What the Code is Doing:

  • Data Fragmentation: The code fragments a large block of data into smaller segments that fit within the MTU_SIZE limit. Each fragment is prepared with a header and the necessary data segment.
  • PBF Management: It uses the PBF to manage the sequence of these fragments, ensuring the receiver knows whether more packets are coming or if it has received the final segment.
  • Packet Transmission: Each prepared packet is then sent using the writeData function, which is responsible for the actual data transfer over the communication interface (like I2C).
  • Iterative Process: The process repeats until all data has been sent, handling each segment in sequence, and appropriately setting the PBF to ensure proper data reassembly at the receiving end.
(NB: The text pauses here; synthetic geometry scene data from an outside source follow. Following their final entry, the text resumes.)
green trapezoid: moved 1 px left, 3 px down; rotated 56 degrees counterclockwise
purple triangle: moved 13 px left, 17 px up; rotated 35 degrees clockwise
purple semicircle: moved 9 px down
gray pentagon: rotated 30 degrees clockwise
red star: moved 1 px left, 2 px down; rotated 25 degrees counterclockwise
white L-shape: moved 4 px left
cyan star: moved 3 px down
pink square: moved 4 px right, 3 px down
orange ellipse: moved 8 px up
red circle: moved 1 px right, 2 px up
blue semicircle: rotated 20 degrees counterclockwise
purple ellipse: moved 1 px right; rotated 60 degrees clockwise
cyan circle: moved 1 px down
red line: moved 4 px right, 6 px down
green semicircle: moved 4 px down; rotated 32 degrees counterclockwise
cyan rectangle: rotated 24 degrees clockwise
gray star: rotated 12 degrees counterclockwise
This approach takes a different route by cleverly utilizing existing mechanisms in unexpected ways. By leveraging the Packet Boundary Flag within the NCI protocol, we can seamlessly fragment large amounts of data into smaller, manageable pieces that fit through the narrow bandwidth “passage,” ensuring each piece knows its place in the overall sequence. Once all pieces arrive, they effortlessly reassemble into the original, complete dataset without loss or confusion.
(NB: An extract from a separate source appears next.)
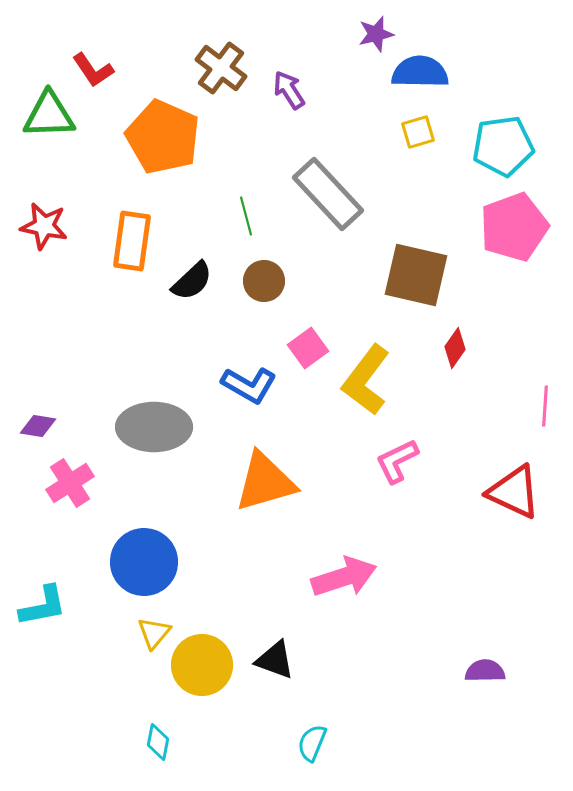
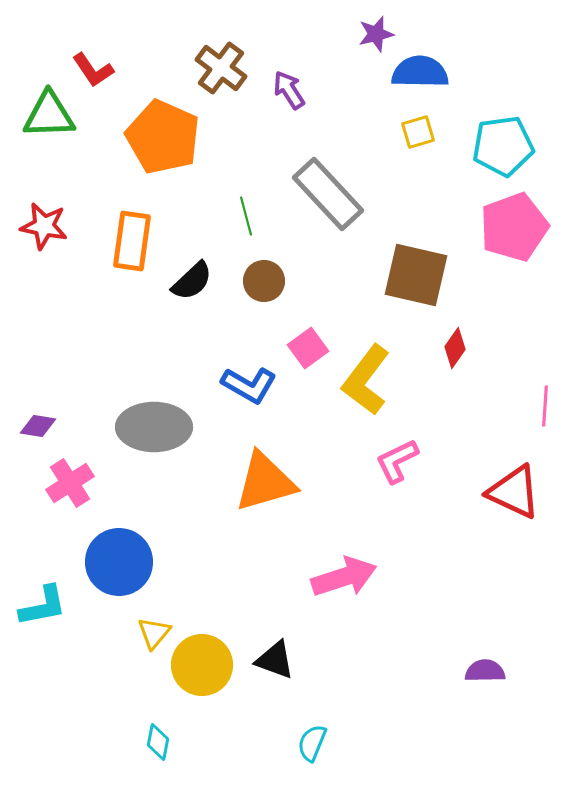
blue circle: moved 25 px left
For researchers, this opens up exciting possibilities:

  • Security Testing and Fuzzing: By manipulating the fragmentation process, one can introduce controlled anomalies and variations into data transmission, effectively stress-testing NFC systems to uncover vulnerabilities and improve resilience.
  • Test Efficient Data Transfer: Large datasets that were previously difficultto send over constrained channels can now be transmitted more efficiently and reliably.
  • Protocol Enhancement Exploration: This technique provides a great opportunity for experimenting with protocol behaviors.

Your curiosity, dedication, and passion for knowledge inspire me every day. Keep pushing boundaries, stay curious, and never stop learning. Your work has the power to shape the future, and I’m excited to see where your research will lead.